A day in the life of the Pride of Dixie

Butterflies and adrenaline coursing through veins, stadium lights blaring from above and screams of crowds chanting, this is a day in the life of the University of North Alabama Pride of Dixie marching band.

The UNA band program is the largest student organization on the UNA campus. The program began in 1949 with 12 members and has increased to more than 230.

It is composed of different sections of members who play instruments and the auxiliary units, which are the Lionettes, Majorettes and Color Guard. The Pride of Dixie performs at all home games. It also travels across the state and out of state showcasing its halftime show at high school football games, band competitions and exhibitions.

“Membership in the band means a great deal to me,” said Madeline Hammond, captain of the Lionette dance line. “Being a small part of a large group of diverse members who are working together with a common sense of purpose is extremely rewarding, and I am grateful for my opportunity to contribute to the group as a whole.”

Executing a halftime show takes many hours of practice in the band’s set rehearsal time and outside of rehearsal. The entire band meets for full ensemble rehearsal daily from 2 to 3:30 p.m. Practice for the band takes place at Pride Field, directly across from Rice and Rivers Hall, or at Braly Stadium.

The band will have an additional Saturday morning rehearsal if they have a performance that day.

“Our practice schedules are very busy, yet allow enough time for members to still be involved in other activities,” said Maegan Dorsett, a sophomore lionette.

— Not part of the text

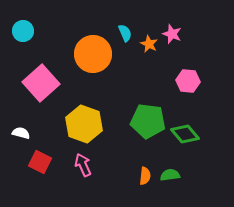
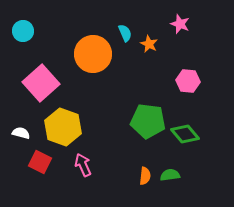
pink star: moved 8 px right, 10 px up
yellow hexagon: moved 21 px left, 3 px down
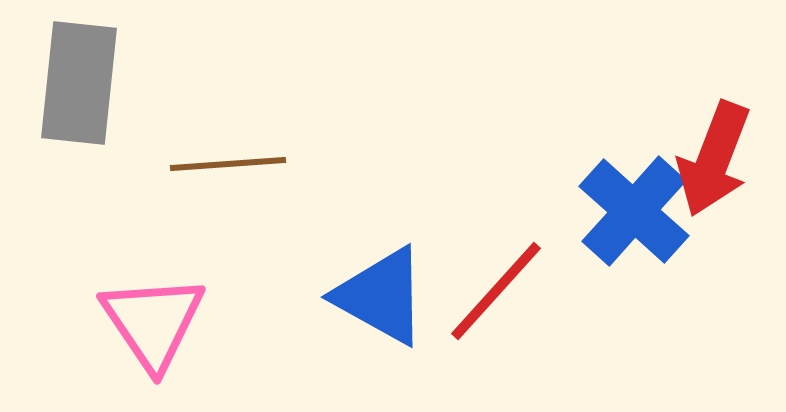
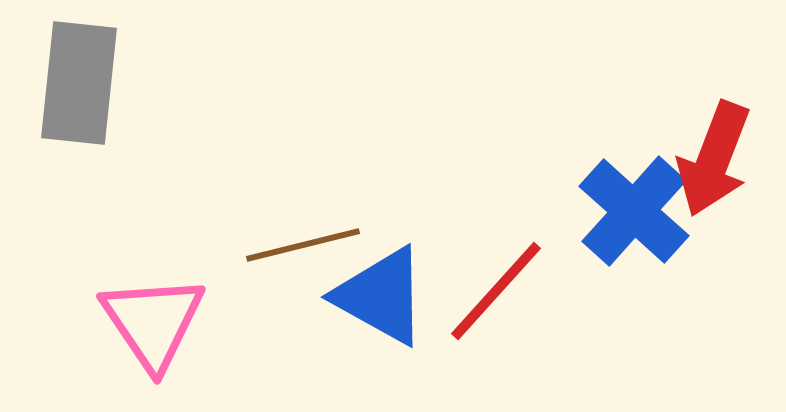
brown line: moved 75 px right, 81 px down; rotated 10 degrees counterclockwise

Auxiliary members’ practice begins in the summer. During the summer, they have workouts and practice every weekend. The fall practice for the auxiliary begins at 1:15 p.m. with a workout with their trainer.

“Practices are very demanding both in-season and out of season as well, but they are equally rewarding,” Hammond said. “We practice at 6 a.m. We practice in extreme heat. We practice in the rain. We do whatever it takes to get our performances to the high standards that have been set by outstanding Lionette lines of the past.”

Hammond added the physicality of their show demands they condition themselves physically throughout the year.

Both auxiliary and ensemble members dedicate time outside of rehearsal to work as a group in a sectional practice.

“Outside of the group, I have sectionals that meet weekly, along with individual practice time daily, and this private time can range from anywhere between 30 minutes and two hours each day,” said Nicholas Watts, a senior baritone player.

The band’s demands of their practice schedule depends on the detail and intricacy of their performance show.

“It cultivates a level of discipline and focus that I know will benefit each of us even after we leave UNA and enter the workforce,” Hammond said.

This year, the band will perform at the Bands of America Exhibition at the Southeastern Super Regional in Powder Spring, Ga and the Northwest Georgia Marching Championship in Cass, Ga.

The band will also perform at the National Collegiate Marching Band Championship Bowl in Columbia, S.C.

“There’s always that nervousness and butterflies that hit you as you walk onto the field, but the minute you hear that first note, the feeling goes away and you are encapsulated by that adrenaline,” said Merritt Malone, captain of the majorette line. “Performing for a cheering crowd is a feeling that’s unexplainable.”

Malone said she could not name a single person on that band field who does not love performing.

The band works to uphold a tradition of performance quality and standards that were set by past members of the ensemble.

“The Pride of Dixie is a constant reminder that I am part of something bigger than myself,” Watts said. “It instills in me that I am just as equal as the person next to me.”